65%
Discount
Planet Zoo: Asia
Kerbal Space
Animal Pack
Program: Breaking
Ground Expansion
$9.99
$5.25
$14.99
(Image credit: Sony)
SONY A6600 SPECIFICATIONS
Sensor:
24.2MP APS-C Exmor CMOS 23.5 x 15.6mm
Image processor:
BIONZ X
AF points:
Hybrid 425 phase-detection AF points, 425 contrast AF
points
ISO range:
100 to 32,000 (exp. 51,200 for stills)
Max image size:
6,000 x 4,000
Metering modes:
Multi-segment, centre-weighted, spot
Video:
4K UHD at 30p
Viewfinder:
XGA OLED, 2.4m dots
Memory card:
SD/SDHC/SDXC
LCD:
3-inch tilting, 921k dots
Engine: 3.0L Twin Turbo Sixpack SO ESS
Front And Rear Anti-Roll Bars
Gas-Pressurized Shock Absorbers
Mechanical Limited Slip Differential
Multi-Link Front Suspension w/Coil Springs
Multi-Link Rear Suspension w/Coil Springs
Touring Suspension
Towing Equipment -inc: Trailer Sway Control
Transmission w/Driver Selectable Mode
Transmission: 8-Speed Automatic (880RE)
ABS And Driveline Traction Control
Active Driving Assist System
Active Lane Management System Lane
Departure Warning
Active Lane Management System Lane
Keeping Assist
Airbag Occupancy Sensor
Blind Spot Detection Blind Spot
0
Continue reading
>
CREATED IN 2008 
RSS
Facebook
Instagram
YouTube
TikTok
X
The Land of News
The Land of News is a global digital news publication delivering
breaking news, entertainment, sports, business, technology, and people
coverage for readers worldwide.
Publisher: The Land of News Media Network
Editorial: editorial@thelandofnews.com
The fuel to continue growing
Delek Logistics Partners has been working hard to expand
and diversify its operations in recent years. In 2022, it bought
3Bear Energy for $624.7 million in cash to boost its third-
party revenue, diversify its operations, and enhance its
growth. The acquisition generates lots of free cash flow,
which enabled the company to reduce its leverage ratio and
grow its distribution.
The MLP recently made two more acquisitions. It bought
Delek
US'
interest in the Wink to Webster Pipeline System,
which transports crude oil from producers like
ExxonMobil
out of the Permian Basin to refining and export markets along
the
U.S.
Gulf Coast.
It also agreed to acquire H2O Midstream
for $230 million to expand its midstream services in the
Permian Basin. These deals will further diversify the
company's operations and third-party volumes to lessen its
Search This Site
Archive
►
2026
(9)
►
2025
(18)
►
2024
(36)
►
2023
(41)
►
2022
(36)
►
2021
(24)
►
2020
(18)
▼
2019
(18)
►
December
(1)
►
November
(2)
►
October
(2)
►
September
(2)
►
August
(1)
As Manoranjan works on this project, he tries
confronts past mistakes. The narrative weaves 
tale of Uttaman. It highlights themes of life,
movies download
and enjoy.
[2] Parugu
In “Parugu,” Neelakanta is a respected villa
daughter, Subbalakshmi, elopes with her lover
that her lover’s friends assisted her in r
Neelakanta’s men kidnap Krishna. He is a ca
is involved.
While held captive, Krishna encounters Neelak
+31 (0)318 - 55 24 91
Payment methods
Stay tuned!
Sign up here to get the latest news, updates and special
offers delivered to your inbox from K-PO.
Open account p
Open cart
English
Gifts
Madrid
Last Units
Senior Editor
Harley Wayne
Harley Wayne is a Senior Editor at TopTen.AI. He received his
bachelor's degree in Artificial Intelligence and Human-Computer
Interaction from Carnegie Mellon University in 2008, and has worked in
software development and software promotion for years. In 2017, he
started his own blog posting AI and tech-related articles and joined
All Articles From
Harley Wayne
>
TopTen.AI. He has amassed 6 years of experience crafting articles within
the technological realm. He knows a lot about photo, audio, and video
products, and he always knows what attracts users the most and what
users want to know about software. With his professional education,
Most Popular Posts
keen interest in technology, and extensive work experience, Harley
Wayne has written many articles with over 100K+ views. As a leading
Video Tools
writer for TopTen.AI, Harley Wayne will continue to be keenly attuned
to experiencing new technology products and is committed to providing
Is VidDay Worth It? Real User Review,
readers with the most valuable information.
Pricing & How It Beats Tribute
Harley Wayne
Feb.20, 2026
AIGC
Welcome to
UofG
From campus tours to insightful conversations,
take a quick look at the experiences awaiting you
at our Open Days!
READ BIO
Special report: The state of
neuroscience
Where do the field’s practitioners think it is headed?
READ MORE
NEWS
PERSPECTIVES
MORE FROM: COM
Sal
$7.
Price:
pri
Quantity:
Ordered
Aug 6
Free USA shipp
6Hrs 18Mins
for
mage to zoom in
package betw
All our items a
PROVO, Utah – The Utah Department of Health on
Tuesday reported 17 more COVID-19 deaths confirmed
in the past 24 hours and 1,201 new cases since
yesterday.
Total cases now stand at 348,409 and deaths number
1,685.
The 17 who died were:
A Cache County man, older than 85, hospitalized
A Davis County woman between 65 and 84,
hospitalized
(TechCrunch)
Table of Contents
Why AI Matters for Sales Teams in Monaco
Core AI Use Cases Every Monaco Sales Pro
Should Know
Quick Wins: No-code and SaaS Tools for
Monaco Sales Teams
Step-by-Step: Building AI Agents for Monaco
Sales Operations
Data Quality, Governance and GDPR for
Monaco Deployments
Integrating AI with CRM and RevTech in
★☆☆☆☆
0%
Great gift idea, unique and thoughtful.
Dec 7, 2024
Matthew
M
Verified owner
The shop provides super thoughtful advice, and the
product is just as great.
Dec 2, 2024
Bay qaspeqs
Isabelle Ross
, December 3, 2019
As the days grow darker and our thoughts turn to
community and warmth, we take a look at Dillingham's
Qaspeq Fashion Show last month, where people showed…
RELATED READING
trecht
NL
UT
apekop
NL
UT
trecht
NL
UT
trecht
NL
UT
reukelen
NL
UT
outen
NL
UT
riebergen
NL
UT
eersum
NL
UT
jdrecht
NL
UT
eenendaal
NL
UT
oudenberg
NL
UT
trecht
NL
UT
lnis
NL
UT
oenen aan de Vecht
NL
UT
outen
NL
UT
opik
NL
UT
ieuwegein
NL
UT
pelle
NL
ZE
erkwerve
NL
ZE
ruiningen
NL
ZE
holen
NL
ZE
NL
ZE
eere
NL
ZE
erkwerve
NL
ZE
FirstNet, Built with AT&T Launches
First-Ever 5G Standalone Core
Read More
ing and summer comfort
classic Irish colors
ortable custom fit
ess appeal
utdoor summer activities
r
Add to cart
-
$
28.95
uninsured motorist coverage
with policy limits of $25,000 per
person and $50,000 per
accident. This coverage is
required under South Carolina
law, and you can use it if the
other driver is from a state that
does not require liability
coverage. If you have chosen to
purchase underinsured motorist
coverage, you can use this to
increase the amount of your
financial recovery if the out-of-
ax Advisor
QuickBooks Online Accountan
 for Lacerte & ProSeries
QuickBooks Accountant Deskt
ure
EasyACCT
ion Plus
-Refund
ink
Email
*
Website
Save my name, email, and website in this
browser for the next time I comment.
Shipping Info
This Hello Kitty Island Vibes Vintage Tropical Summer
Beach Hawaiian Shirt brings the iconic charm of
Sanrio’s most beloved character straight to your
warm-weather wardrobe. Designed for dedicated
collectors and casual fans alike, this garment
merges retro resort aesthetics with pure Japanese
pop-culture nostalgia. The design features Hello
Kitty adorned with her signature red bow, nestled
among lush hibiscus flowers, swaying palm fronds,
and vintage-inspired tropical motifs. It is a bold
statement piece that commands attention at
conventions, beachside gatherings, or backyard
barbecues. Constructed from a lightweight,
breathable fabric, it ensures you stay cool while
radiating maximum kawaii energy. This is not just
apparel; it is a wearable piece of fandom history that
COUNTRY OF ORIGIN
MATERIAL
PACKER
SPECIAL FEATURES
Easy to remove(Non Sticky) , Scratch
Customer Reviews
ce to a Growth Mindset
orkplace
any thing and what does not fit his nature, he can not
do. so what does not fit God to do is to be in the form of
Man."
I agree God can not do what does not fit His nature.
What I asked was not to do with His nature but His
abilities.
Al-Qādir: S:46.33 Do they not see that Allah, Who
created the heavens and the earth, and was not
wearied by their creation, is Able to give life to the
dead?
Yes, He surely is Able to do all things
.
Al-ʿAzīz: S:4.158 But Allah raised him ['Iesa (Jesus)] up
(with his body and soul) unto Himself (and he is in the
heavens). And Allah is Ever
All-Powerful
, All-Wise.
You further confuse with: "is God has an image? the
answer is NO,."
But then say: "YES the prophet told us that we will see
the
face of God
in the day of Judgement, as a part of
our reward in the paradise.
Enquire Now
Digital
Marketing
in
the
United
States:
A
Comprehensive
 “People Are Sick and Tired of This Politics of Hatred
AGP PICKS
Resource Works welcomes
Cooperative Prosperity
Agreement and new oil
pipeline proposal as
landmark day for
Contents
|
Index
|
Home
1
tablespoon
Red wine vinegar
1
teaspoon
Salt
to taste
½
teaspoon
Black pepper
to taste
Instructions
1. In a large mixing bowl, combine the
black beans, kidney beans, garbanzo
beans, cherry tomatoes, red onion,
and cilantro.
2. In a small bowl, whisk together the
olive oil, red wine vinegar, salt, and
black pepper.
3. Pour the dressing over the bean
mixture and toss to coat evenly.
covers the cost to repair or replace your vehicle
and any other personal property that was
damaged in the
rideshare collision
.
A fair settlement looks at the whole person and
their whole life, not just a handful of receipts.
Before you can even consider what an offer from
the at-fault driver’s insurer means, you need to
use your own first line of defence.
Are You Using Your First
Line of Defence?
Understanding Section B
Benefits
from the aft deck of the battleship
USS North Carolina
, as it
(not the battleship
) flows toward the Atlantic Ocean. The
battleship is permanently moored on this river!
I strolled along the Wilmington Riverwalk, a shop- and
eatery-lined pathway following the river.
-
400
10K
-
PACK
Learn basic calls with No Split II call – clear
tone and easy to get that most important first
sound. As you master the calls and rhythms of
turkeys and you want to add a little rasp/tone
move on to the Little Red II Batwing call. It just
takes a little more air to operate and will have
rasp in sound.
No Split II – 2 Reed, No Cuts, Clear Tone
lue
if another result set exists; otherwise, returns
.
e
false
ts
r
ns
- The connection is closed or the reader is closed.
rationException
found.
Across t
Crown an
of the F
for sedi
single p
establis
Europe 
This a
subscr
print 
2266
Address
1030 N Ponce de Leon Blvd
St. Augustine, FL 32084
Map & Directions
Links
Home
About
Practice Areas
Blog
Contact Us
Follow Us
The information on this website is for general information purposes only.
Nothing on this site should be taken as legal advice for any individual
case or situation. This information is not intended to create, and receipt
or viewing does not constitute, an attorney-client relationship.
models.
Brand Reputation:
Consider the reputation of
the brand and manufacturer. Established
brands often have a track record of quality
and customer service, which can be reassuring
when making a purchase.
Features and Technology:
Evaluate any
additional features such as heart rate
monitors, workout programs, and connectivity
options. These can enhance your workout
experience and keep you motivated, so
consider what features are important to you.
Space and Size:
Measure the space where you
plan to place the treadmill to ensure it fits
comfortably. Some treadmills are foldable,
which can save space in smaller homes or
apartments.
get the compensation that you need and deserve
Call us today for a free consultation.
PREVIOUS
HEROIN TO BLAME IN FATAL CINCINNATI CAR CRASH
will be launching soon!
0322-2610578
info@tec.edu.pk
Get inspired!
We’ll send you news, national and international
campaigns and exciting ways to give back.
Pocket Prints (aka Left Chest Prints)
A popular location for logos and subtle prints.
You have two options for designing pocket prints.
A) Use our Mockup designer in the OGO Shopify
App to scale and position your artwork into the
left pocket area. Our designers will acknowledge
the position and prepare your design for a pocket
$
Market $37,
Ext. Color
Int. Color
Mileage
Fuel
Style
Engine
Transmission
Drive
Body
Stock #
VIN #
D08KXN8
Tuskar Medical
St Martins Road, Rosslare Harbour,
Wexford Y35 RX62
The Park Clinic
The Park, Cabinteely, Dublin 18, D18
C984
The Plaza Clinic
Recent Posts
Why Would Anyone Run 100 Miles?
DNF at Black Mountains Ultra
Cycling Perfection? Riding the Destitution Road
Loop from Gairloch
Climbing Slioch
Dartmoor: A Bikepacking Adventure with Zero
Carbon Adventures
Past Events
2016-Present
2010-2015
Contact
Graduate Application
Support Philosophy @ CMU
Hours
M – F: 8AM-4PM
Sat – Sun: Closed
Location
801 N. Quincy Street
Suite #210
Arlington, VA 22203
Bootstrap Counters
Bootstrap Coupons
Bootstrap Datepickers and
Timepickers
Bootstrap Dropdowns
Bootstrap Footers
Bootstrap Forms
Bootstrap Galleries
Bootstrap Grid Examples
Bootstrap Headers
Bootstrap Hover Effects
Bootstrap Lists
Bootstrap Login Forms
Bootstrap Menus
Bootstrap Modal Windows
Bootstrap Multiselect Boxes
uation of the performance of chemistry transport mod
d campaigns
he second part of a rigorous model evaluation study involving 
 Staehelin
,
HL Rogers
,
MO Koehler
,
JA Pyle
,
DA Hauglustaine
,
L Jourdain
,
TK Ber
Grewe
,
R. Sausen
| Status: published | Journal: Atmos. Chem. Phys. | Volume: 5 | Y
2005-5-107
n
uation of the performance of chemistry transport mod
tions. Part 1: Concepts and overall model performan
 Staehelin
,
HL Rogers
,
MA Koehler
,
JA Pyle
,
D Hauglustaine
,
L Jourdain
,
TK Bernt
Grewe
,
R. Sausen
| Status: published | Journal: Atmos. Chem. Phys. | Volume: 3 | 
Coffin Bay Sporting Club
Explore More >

» **Task instructions**:
Copy only the lines in the listing that contain "information".

» **Answer space**:
readers with the most valuable information.
The information on this website is for general information purposes only.
case or situation. This information is not intended to create, and receipt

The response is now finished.